Любимая улица - Вигдорова Фрида Абрамовна. Страница 17
Посмотрела я Анину тетрадь по арифметике: задача как задача, никакой особой веселости не видать. Видно, дело не в задаче, а в учительнице из класса «Б».
Аня с презрением рассказывает Мите о каких-то «очень плохих девочках» и кончает так: «Ну, они татары…»
Митя сердито сказал, что нельзя дурные поступки объяснять тем татарин, не татарин, — нет плохих народов.
— А немцы?
Митя стал ей рассказывать про Тельмана, а она:
— Почему же немцы людей так мучили?
— Не немцы, Аня, а фашисты.
— А разве воевали одни фашисты?
Со стола учительницы Аня стащила свою классную тетрадь и вырвала оттуда страницы с отметкой «два». Когда Зинаида Петровна спросила, кто это сделал, она заплакала: «Не знаю».
Мне созналась тотчас же:
— Там было грязно… двойки… кляксы… Мама, я больше не буду, честное слово.
И плачет.
Уже ночью, лежа в кровати, она вдруг тихо сказала:
— И как она догадалась? Я тетрадку на самый низ положила. Она говорит: «Я про вас все знаю». Мама, может, она и правда все знает?
Катя с упоением:
ч— Одеваюсь — не плачу! Раздеваюсь — не плачу! Головку моют — не плачу! Лекарство дают — не плачу! Банки ставят — не плачу! Вот какая Катя!
Катя говорит Мише:
— Миша, давай играть. Ты будешь фашист, а я русская.
Миша не согласен. Катя жалуется:
— Мама, ну скажи ему!
— Что же я скажу ему? Не хочет он быть фашистом.
— А я хочу драться, я хочу кидать в него кубики, пускай о будет фашистом, скажи ему!
Бабушка рассказывает Кате сказку:
«И говорит солнце тучам: „Уходите, тучи!“»
В Катиной передаче это звучит так:
«И говорит солнце тучам: „Уходите, тучи, а то как дам!“»
Аня:
— Мама, как странно. Нам сегодня Зинаида Петровна читала сказку.
— Что ж тут удивительного?
— Не знаю. Сказка — это на нее как-то не похоже.
Я спросила у Мити:
— Что же все-таки делать с Аней? Может, переведем в другую школу?
Он ответил:
— Непременно переведем. Я уж и школу присмотрел. Дай срок.
Может, об этом он и хочет сказать мне на углу Серебряного переулка и Арбата? Терпенье! Терпенье!
Аня:
— Я не люблю, когда Митя сердитый.
Кто ж это любит?
Та ссора с Константином Артемьевичем была у Мити не первой. Просто не все доходило до Саши. Да и разве дело в ссорах? Нет, тут было другое, тут было много всего.

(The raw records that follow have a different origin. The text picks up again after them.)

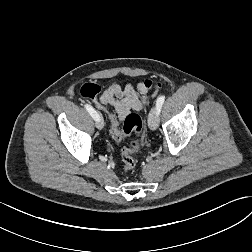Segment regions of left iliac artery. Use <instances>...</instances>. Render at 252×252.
Listing matches in <instances>:
<instances>
[{
	"mask_svg": "<svg viewBox=\"0 0 252 252\" xmlns=\"http://www.w3.org/2000/svg\"><path fill=\"white\" fill-rule=\"evenodd\" d=\"M164 101H165V96H160V97L157 98L156 107H157V110H158V114L160 113V110H161V107H162Z\"/></svg>",
	"mask_w": 252,
	"mask_h": 252,
	"instance_id": "left-iliac-artery-1",
	"label": "left iliac artery"
}]
</instances>
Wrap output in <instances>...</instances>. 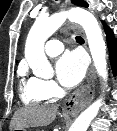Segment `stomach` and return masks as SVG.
<instances>
[{
    "instance_id": "0dacf381",
    "label": "stomach",
    "mask_w": 117,
    "mask_h": 131,
    "mask_svg": "<svg viewBox=\"0 0 117 131\" xmlns=\"http://www.w3.org/2000/svg\"><path fill=\"white\" fill-rule=\"evenodd\" d=\"M15 130H23V131H25L24 129H15Z\"/></svg>"
}]
</instances>
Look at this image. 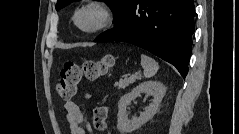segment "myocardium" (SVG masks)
<instances>
[{"label": "myocardium", "mask_w": 239, "mask_h": 134, "mask_svg": "<svg viewBox=\"0 0 239 134\" xmlns=\"http://www.w3.org/2000/svg\"><path fill=\"white\" fill-rule=\"evenodd\" d=\"M96 11L98 13V21L95 25L91 27H84L80 23V16L82 13L86 11ZM113 20V14L110 8L102 2L99 1H91L80 8H78L74 14V24L75 26L83 33L93 34L105 29L107 26L111 24Z\"/></svg>", "instance_id": "myocardium-1"}]
</instances>
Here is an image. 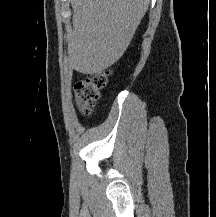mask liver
<instances>
[{"instance_id":"obj_1","label":"liver","mask_w":216,"mask_h":217,"mask_svg":"<svg viewBox=\"0 0 216 217\" xmlns=\"http://www.w3.org/2000/svg\"><path fill=\"white\" fill-rule=\"evenodd\" d=\"M69 61L83 74H98L124 54L150 0H71Z\"/></svg>"}]
</instances>
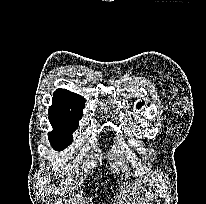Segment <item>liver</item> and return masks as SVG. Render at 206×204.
<instances>
[{"label": "liver", "instance_id": "6515ba94", "mask_svg": "<svg viewBox=\"0 0 206 204\" xmlns=\"http://www.w3.org/2000/svg\"><path fill=\"white\" fill-rule=\"evenodd\" d=\"M71 181H72L71 177L68 176L67 179H65V180L63 179V180L60 181L59 187H61L62 190H66V186H64V185L70 184Z\"/></svg>", "mask_w": 206, "mask_h": 204}]
</instances>
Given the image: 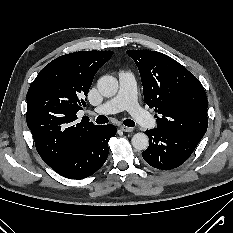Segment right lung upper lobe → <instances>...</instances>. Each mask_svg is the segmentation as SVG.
Masks as SVG:
<instances>
[{
	"mask_svg": "<svg viewBox=\"0 0 233 233\" xmlns=\"http://www.w3.org/2000/svg\"><path fill=\"white\" fill-rule=\"evenodd\" d=\"M112 51H78L47 64L27 93V126L36 150L51 165L79 149L101 126L82 120L76 113L85 106L97 70Z\"/></svg>",
	"mask_w": 233,
	"mask_h": 233,
	"instance_id": "cb5924a9",
	"label": "right lung upper lobe"
}]
</instances>
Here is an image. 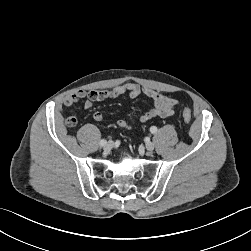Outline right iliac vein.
Returning a JSON list of instances; mask_svg holds the SVG:
<instances>
[{"label":"right iliac vein","instance_id":"right-iliac-vein-1","mask_svg":"<svg viewBox=\"0 0 251 251\" xmlns=\"http://www.w3.org/2000/svg\"><path fill=\"white\" fill-rule=\"evenodd\" d=\"M113 142H108V143H106V145L104 146V150L105 151H110L112 148H113Z\"/></svg>","mask_w":251,"mask_h":251}]
</instances>
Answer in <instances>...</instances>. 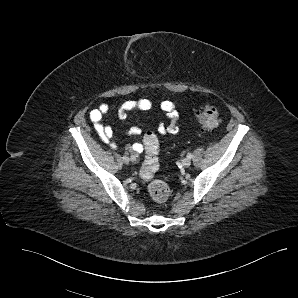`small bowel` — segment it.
<instances>
[{"mask_svg":"<svg viewBox=\"0 0 298 298\" xmlns=\"http://www.w3.org/2000/svg\"><path fill=\"white\" fill-rule=\"evenodd\" d=\"M153 107L151 100L141 98L138 100H128L122 103L118 109V116L121 119L128 118L129 114L134 110L148 111ZM161 110L166 114L170 123L166 124L161 122L158 125L157 131L160 135L177 134L180 131L179 119L180 115L174 103L170 100H164L160 103ZM109 112V105L106 103L100 104L98 107L90 111V120L92 125L100 137V139L108 144L112 149H116L118 144L113 140V129L103 123V117ZM142 132L138 126H132L128 129V134L135 136L140 135ZM131 153L139 154L143 151V145L140 142L133 143L128 146Z\"/></svg>","mask_w":298,"mask_h":298,"instance_id":"1","label":"small bowel"}]
</instances>
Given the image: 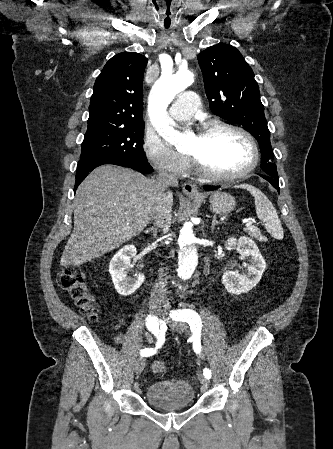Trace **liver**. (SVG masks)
<instances>
[{
  "instance_id": "liver-1",
  "label": "liver",
  "mask_w": 333,
  "mask_h": 449,
  "mask_svg": "<svg viewBox=\"0 0 333 449\" xmlns=\"http://www.w3.org/2000/svg\"><path fill=\"white\" fill-rule=\"evenodd\" d=\"M157 196V180L130 169L97 167L76 190L74 230L61 265L83 264L137 236L151 220ZM167 199L171 207L170 190Z\"/></svg>"
}]
</instances>
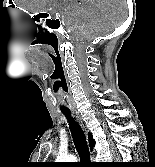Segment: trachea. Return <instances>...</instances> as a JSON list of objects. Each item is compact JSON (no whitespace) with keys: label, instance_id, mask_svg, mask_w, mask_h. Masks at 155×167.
Returning <instances> with one entry per match:
<instances>
[{"label":"trachea","instance_id":"1","mask_svg":"<svg viewBox=\"0 0 155 167\" xmlns=\"http://www.w3.org/2000/svg\"><path fill=\"white\" fill-rule=\"evenodd\" d=\"M63 114L68 119L72 138L81 162H90L89 148L83 130L81 129L80 125L71 117L70 111H63Z\"/></svg>","mask_w":155,"mask_h":167}]
</instances>
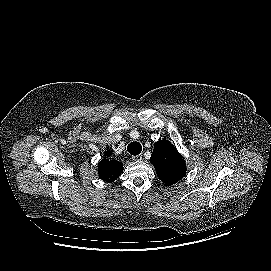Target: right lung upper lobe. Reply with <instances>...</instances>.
Masks as SVG:
<instances>
[{
  "mask_svg": "<svg viewBox=\"0 0 271 271\" xmlns=\"http://www.w3.org/2000/svg\"><path fill=\"white\" fill-rule=\"evenodd\" d=\"M112 152L107 150L105 157L110 156ZM123 165L119 161L103 159L98 163L99 177L106 182H114L122 173Z\"/></svg>",
  "mask_w": 271,
  "mask_h": 271,
  "instance_id": "1",
  "label": "right lung upper lobe"
}]
</instances>
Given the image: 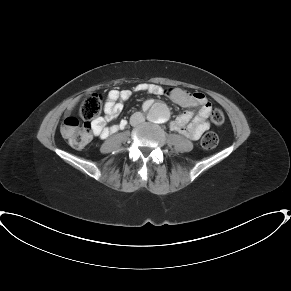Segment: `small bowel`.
Segmentation results:
<instances>
[{"label":"small bowel","mask_w":291,"mask_h":291,"mask_svg":"<svg viewBox=\"0 0 291 291\" xmlns=\"http://www.w3.org/2000/svg\"><path fill=\"white\" fill-rule=\"evenodd\" d=\"M135 90L154 95H164L177 105L190 108L171 120V130L191 140H198L209 129L208 115L211 107L202 93L189 94L177 87L164 89L153 83H139ZM131 94L132 91L129 89L111 90L105 103V118L109 120L120 113L123 108L122 101L129 99ZM196 106H201L197 113L193 110ZM125 126V120H121L111 126H106L103 121L97 120L93 123V132L98 138L106 139L109 135L118 132Z\"/></svg>","instance_id":"c3829d8e"}]
</instances>
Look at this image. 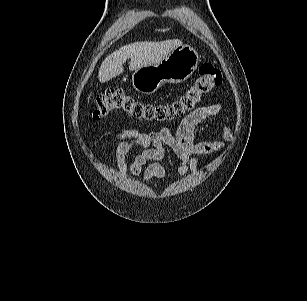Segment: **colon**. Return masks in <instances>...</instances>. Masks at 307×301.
I'll return each mask as SVG.
<instances>
[{
    "label": "colon",
    "mask_w": 307,
    "mask_h": 301,
    "mask_svg": "<svg viewBox=\"0 0 307 301\" xmlns=\"http://www.w3.org/2000/svg\"><path fill=\"white\" fill-rule=\"evenodd\" d=\"M221 83V71L211 63H204L199 68V76L172 103L145 102L121 89H112L96 97L94 116L103 117L111 112H122L144 122L164 123L179 120L192 114L201 100Z\"/></svg>",
    "instance_id": "obj_1"
}]
</instances>
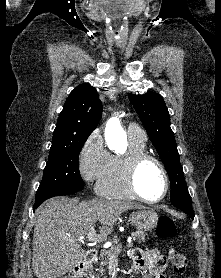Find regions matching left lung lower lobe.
Wrapping results in <instances>:
<instances>
[{
  "label": "left lung lower lobe",
  "instance_id": "0a47b994",
  "mask_svg": "<svg viewBox=\"0 0 221 278\" xmlns=\"http://www.w3.org/2000/svg\"><path fill=\"white\" fill-rule=\"evenodd\" d=\"M177 208L183 210L186 214H188L192 219H194V211L192 208V202H177L173 204Z\"/></svg>",
  "mask_w": 221,
  "mask_h": 278
}]
</instances>
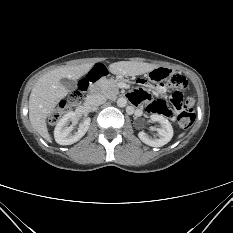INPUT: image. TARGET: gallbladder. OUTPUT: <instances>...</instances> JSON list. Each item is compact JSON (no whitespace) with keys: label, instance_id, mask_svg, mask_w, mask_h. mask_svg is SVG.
Segmentation results:
<instances>
[{"label":"gallbladder","instance_id":"bac80fb5","mask_svg":"<svg viewBox=\"0 0 233 233\" xmlns=\"http://www.w3.org/2000/svg\"><path fill=\"white\" fill-rule=\"evenodd\" d=\"M61 84L69 91H73L77 88V81L68 78H62L60 80Z\"/></svg>","mask_w":233,"mask_h":233}]
</instances>
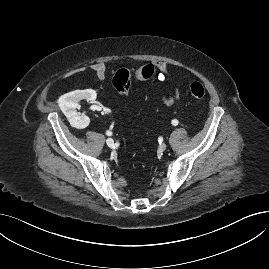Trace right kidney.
<instances>
[{
    "instance_id": "1",
    "label": "right kidney",
    "mask_w": 269,
    "mask_h": 269,
    "mask_svg": "<svg viewBox=\"0 0 269 269\" xmlns=\"http://www.w3.org/2000/svg\"><path fill=\"white\" fill-rule=\"evenodd\" d=\"M96 96V92L92 89L75 90L62 95L58 100V104L70 122H77L81 127H86L90 122L89 118L87 116H79L75 109L80 107L79 102L81 100L86 99L93 103Z\"/></svg>"
}]
</instances>
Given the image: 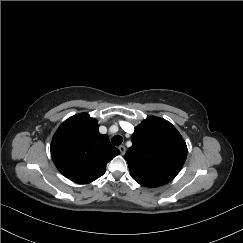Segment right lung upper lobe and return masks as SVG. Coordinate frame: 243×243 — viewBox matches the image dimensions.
Instances as JSON below:
<instances>
[{"instance_id":"cb5924a9","label":"right lung upper lobe","mask_w":243,"mask_h":243,"mask_svg":"<svg viewBox=\"0 0 243 243\" xmlns=\"http://www.w3.org/2000/svg\"><path fill=\"white\" fill-rule=\"evenodd\" d=\"M98 128L96 119L80 113L65 120L53 136V162L65 177L76 183L88 184L101 177L106 164L120 154Z\"/></svg>"}]
</instances>
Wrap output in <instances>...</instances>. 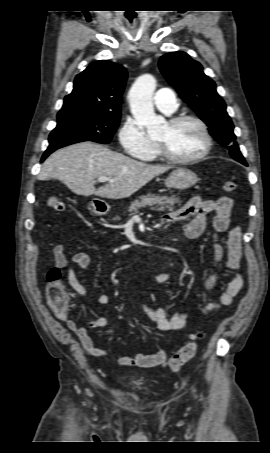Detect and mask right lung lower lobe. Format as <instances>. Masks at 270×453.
<instances>
[{
  "mask_svg": "<svg viewBox=\"0 0 270 453\" xmlns=\"http://www.w3.org/2000/svg\"><path fill=\"white\" fill-rule=\"evenodd\" d=\"M57 149H58V148H48V149L45 151V153L43 154L42 159H41V162H43L49 154H51L52 152H54V151L57 150Z\"/></svg>",
  "mask_w": 270,
  "mask_h": 453,
  "instance_id": "1",
  "label": "right lung lower lobe"
}]
</instances>
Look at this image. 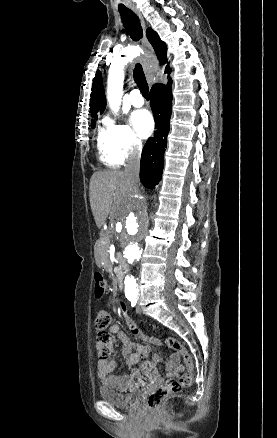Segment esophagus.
Instances as JSON below:
<instances>
[{"label": "esophagus", "instance_id": "34e87169", "mask_svg": "<svg viewBox=\"0 0 277 438\" xmlns=\"http://www.w3.org/2000/svg\"><path fill=\"white\" fill-rule=\"evenodd\" d=\"M130 8L138 16V18H139V20L141 22V26H142L143 31H144V36L142 38V47H143L144 51H143V54L141 55V58H140L141 61L144 62V60L147 57H151V55L153 53L152 48H151V46H150V44H149V42H148V40L146 39V36H145V20H144V18L142 16L141 12L138 10V8H136V7H130Z\"/></svg>", "mask_w": 277, "mask_h": 438}]
</instances>
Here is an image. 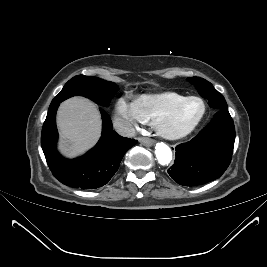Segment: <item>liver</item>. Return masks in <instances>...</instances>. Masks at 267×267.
<instances>
[{
  "label": "liver",
  "instance_id": "6515ba94",
  "mask_svg": "<svg viewBox=\"0 0 267 267\" xmlns=\"http://www.w3.org/2000/svg\"><path fill=\"white\" fill-rule=\"evenodd\" d=\"M60 151L67 157L84 153L98 141L101 117L94 103L83 97H72L61 103L57 112Z\"/></svg>",
  "mask_w": 267,
  "mask_h": 267
}]
</instances>
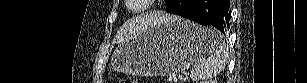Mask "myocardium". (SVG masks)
I'll list each match as a JSON object with an SVG mask.
<instances>
[{
  "instance_id": "1",
  "label": "myocardium",
  "mask_w": 307,
  "mask_h": 83,
  "mask_svg": "<svg viewBox=\"0 0 307 83\" xmlns=\"http://www.w3.org/2000/svg\"><path fill=\"white\" fill-rule=\"evenodd\" d=\"M127 1L130 2V0H127ZM141 7H142V6H139V5H131V6H129V9H130L131 11H133V12H139V11L141 10Z\"/></svg>"
}]
</instances>
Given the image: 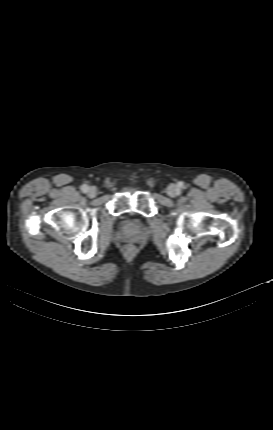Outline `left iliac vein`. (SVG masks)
I'll use <instances>...</instances> for the list:
<instances>
[{"label": "left iliac vein", "mask_w": 273, "mask_h": 430, "mask_svg": "<svg viewBox=\"0 0 273 430\" xmlns=\"http://www.w3.org/2000/svg\"><path fill=\"white\" fill-rule=\"evenodd\" d=\"M167 193L169 196L175 197L179 194V189L176 185L171 184L167 189Z\"/></svg>", "instance_id": "4c4485c4"}]
</instances>
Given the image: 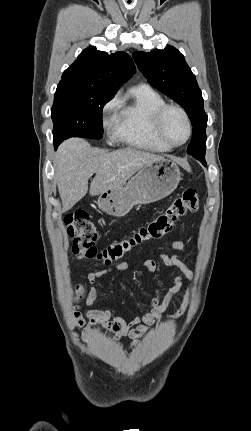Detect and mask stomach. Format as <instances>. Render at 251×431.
I'll list each match as a JSON object with an SVG mask.
<instances>
[{"mask_svg":"<svg viewBox=\"0 0 251 431\" xmlns=\"http://www.w3.org/2000/svg\"><path fill=\"white\" fill-rule=\"evenodd\" d=\"M181 171L171 159L145 165L125 186L101 193L98 206L115 217L125 216L135 205L159 201L171 194L181 180Z\"/></svg>","mask_w":251,"mask_h":431,"instance_id":"0dacf381","label":"stomach"}]
</instances>
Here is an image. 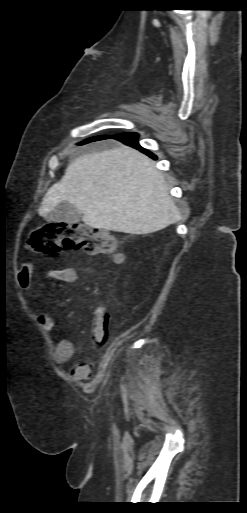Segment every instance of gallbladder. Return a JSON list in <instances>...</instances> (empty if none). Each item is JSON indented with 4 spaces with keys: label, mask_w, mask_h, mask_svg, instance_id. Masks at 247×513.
<instances>
[{
    "label": "gallbladder",
    "mask_w": 247,
    "mask_h": 513,
    "mask_svg": "<svg viewBox=\"0 0 247 513\" xmlns=\"http://www.w3.org/2000/svg\"><path fill=\"white\" fill-rule=\"evenodd\" d=\"M83 214L72 204L62 202L47 217V221L66 222L68 224L78 223Z\"/></svg>",
    "instance_id": "1"
}]
</instances>
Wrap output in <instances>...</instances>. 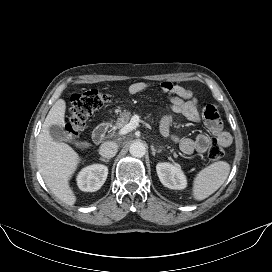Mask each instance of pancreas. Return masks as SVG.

Он не мог забыть, как, придя однажды поздно из редакции, услышал, что соседка Ольга Сергеевна говорит Нине Викторовне:
— Да… Все меняется. Андрей Николаевич никогда не позволял себе приходить так поздно.
Он не сразу понял, кто это Андрей Николаевич. Но Ольга Сергеевна добавила со вздохом:
— Душа в душу жили…
И он понял, что речь идет об Андрее Москвине.
Светлый прямоугольник на стенке, след от фотографии Андрея, до сих пор лежал отпечатком на старых обоях. В Ташкенте портрет хранился на дне Сашиного чемодана, теперь — в левом ящике письменного стола. В Сашином ящике…
…А Константин Артемьевич? А Нина Викторовна? А тетя Вера и тетя Маргарита? Они входили в их с Сашей комнату без стука. Они говорили: «Почему вы так много тратите? Надо жить скромнее». Константин Артемьевич считал, что Митя плохо продвигается по службе и что с его способностями он должен бы работать не фоторепортером, а заведовать отделом. Как юрист, он напоминал Мите о его правах («Вы же фронтовик, не забывайте») и обижался, когда Митя в ответ молчал.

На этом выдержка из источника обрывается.